Answer :
To add two numbers in scientific notation, there are a few step: 1. Make sure they have the same exponent, 2. Add their mantissas, 3. Normalize the result if necessary and 4. Convert to hexadecimal. Based on the calculation we've done, none of the choices a) 0x2.5, b) 0x6.25, c) 0x4.1, and d) 0x7.3125 match 0x1.54.
To add two numbers in scientific notation, there are a few steps:
1. Make sure they have the same exponent.
2. Add their mantissas.
3. Normalize the result if necessary.
4. Convert to hexadecimal.
Let's walk through these steps for the numbers 1.5625 × 10⁻¹ and 3.75 × 10⁻¹.
Both numbers already have the same exponent of -1, so the first step is satisfied.
Now, let's convert them to binary, since hexadecimal is more easily related to binary:
1.5625 in decimal is 1.1001 in binary since:
1.5625 = 1 + 1/2 + 0/4 + 0/8 + 1/16.
3.75 in decimal is 11.11 in binary since:
3.75 = 3 + 3/4.
Now we should adjust these binary numbers so they both have the same exponent when represented in binary scientific notation:
1.5625 (1.1001 binary) can be written as:
1.1001 × 2⁰
Since we wantto add it to 3.75, we can represent it with the same exponent:
1.1001 (binary) = 0.11001 × 2¹
3.75 (11.11 binary) can be written as:
1.111 × 2¹.
Now we add these numbers:
0.11001
+ 1.11100
----------
10.10101 which is the result in binary with an exponent of 2¹ (since we carried over the leading 1).

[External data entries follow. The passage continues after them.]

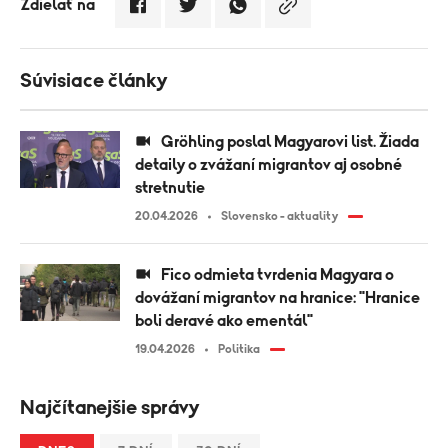
Zdielať na
Súvisiace články
Gröhling poslal Magyarovi list. Žiada
detaily o zvážaní migrantov aj osobné
stretnutie
20.04.2026
Slovensko - aktuality
Fico odmieta tvrdenia Magyara o
dovážaní migrantov na hranice: "Hranice
boli deravé ako ementál"
19.04.2026
Politika
Najčítanejšie správy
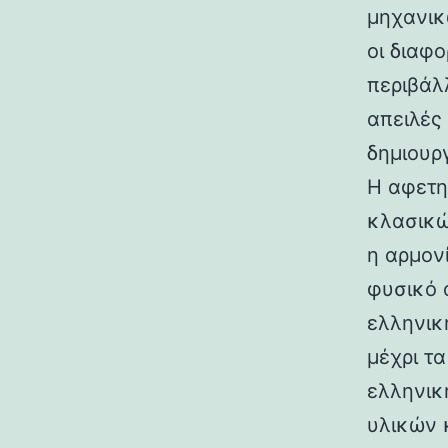
μηχανικ
οι διαφ
περιβάλ
απειλές
δημιουρ
Η αφετη
κλασικώ
η αρμον
φυσικό 
ελληνικ
μέχρι τ
ελληνικ
υλικών 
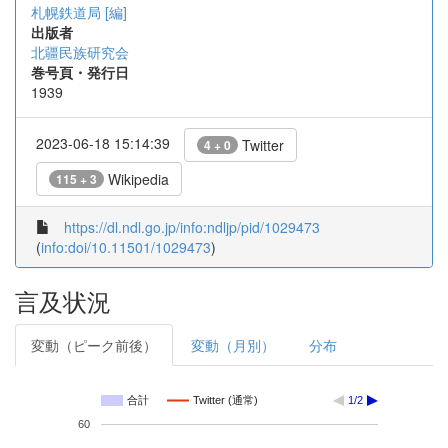
札幌鉄道局 [編]
出版者
北疆民族研究会
巻号頁・発行日
1939
2023-06-18 15:14:39
Twitter
4 + 0
Wikipedia
115 + 3
https://dl.ndl.go.jp/info:ndljp/pid/1029473
(
info:doi/10.11501/1029473
)
言及状況
変動（ピーク前後）
変動（月別）
分布
合計
Twitter (通常)
1/2
60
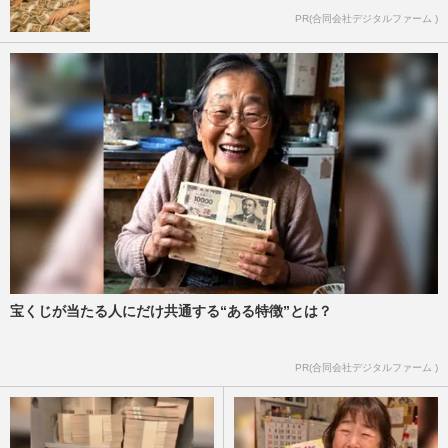
PR(合同会社デジタルファーム )
宝くじが当たる人にだけ共通する“ある特徴”とは？
PR(合同会社デジタルファーム )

Now we normalize this binary number:
2.10101 × 2¹ turns into:
1.010101 × 2²
This is our result in binary scientific notation.

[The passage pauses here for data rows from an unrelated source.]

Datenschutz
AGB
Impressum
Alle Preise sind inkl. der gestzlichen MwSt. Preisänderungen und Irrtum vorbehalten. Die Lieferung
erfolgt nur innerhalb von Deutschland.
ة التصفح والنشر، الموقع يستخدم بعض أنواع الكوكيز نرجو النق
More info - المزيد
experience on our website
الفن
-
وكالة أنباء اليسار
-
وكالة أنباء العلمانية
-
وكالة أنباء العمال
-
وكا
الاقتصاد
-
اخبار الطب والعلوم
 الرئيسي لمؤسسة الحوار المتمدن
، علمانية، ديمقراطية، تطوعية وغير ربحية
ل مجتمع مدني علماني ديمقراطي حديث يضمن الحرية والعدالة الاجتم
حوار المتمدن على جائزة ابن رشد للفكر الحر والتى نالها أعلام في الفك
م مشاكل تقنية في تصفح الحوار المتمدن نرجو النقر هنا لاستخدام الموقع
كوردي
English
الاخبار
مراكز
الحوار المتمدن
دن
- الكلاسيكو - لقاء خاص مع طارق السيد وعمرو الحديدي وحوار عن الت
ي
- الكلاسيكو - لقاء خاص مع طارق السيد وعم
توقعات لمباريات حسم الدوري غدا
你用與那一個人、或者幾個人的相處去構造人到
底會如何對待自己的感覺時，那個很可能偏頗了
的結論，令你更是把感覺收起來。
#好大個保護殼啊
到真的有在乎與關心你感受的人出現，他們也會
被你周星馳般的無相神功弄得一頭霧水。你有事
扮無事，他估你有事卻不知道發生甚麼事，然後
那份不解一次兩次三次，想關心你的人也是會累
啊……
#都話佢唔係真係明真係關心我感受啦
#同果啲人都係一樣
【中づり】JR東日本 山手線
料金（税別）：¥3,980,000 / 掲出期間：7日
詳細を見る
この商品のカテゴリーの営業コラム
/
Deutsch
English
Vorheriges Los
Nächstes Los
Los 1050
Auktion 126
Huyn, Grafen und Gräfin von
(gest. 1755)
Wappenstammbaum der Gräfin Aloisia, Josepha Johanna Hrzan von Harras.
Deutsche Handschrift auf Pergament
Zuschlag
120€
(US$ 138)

However, 16-bit half precision has a specific format:
1 bit for sign (we assume both numbers are positive so this is 0),
5 bits for exponent (with a bias of 15),
10 bits for the fraction (mantissa).
First, we convert our exponent to 5-bit binary with a bias of 15.
Our exponent is 2, so we add the bias:
2 + 15 = 17.
17 in binary is:
10001.
Next, we take the mantissa from the normalized number, which is the part after the binary point:
010101 (we only need the first 10 digits but we have fewer, so we fill with zeros).
Now we create the binary representation, starting with the sign bit:
0 (since the number is positive), followed by the exponent, and then the mantissa:
0 10001 0101010000
This binary number corresponds to the floating-point number we've calculated. To convert to hexadecimal, we divide into groups of four binary digits (starting from the binary point):
1. 0101 (5 in hexadecimal)
2. 0100 (4 in hexadecimal)
So the hexadecimal representation is:
0x1.54 (we truncate the mantissa to fit the available bits).
However, none of the options you provided exactly matches this representation.
Based on the calculation we've done, none of the choices a) 0x2.5, b) 0x6.25, c) 0x4.1, and d) 0x7.3125 match 0x1.54.